Source data: Begin

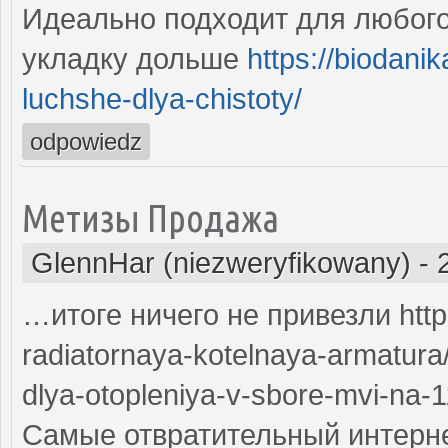
Идеально подходит для любого
укладку дольше
https://biodanik
luchshe-dlya-chistoty/
odpowiedz
Метизы Продажа
GlennHar (niezweryfikowany)
-
…итоге ничего не привезли http
radiatornaya-kotelnaya-armatura/
dlya-otopleniya-v-sbore-mvi-na-
Самые отвратительный интернет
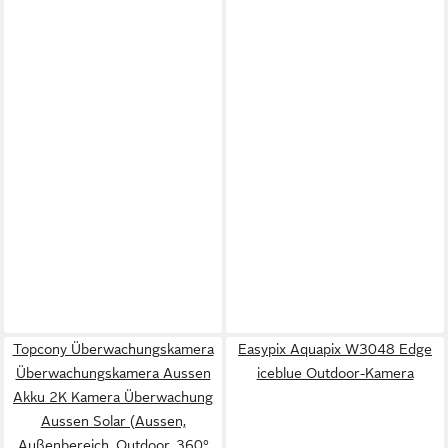
Topcony Überwachungskamera
Easypix Aquapix W3048 Edge
Überwachungskamera Aussen
iceblue Outdoor-Kamera
Akku 2K Kamera Überwachung
Aussen Solar (Aussen,
Außenbereich, Outdoor, 360°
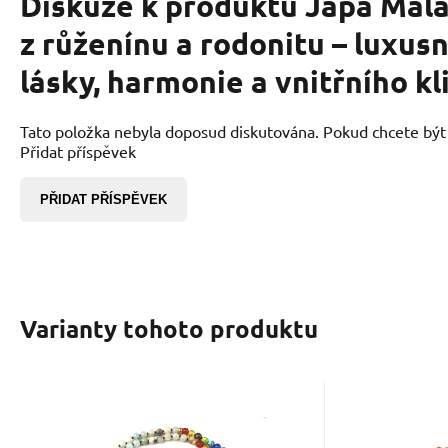
Diskuze k produktu
Japa Mala
z růženínu a rodonitu – luxus
lásky, harmonie a vnitřního kl
Tato položka nebyla doposud diskutována. Pokud chcete být p
Přidat příspěvek
PŘIDAT PŘÍSPĚVEK
Varianty tohoto produktu
EAN:
Kód:
2000000877075
2206112
K
Skladem
528
Kč
108 Mala 7 čakrový
108 M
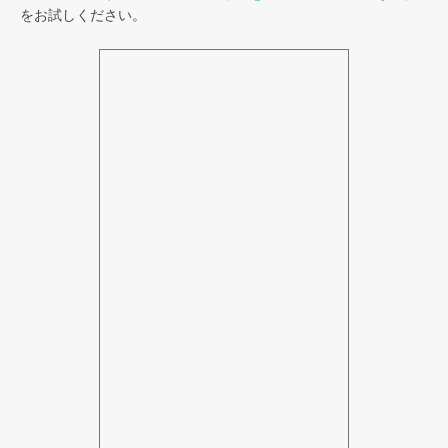
をお試しください。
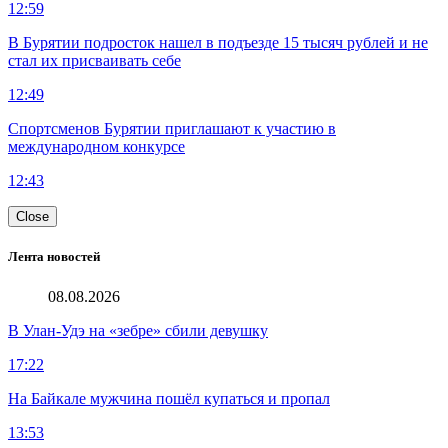
12:59
В Бурятии подросток нашел в подъезде 15 тысяч рублей и не
стал их присваивать себе
12:49
Спортсменов Бурятии приглашают к участию в
международном конкурсе
12:43
Close
Лента новостей
08.08.2026
В Улан-Удэ на «зебре» сбили девушку
17:22
На Байкале мужчина пошёл купаться и пропал
13:53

Source data: End

# [Problem]
Copy every line from the records that holds the string "Бурятии".

# [Output]
В Бурятии подросток нашел в подъезде 15 тысяч рублей и не
Спортсменов Бурятии приглашают к участию в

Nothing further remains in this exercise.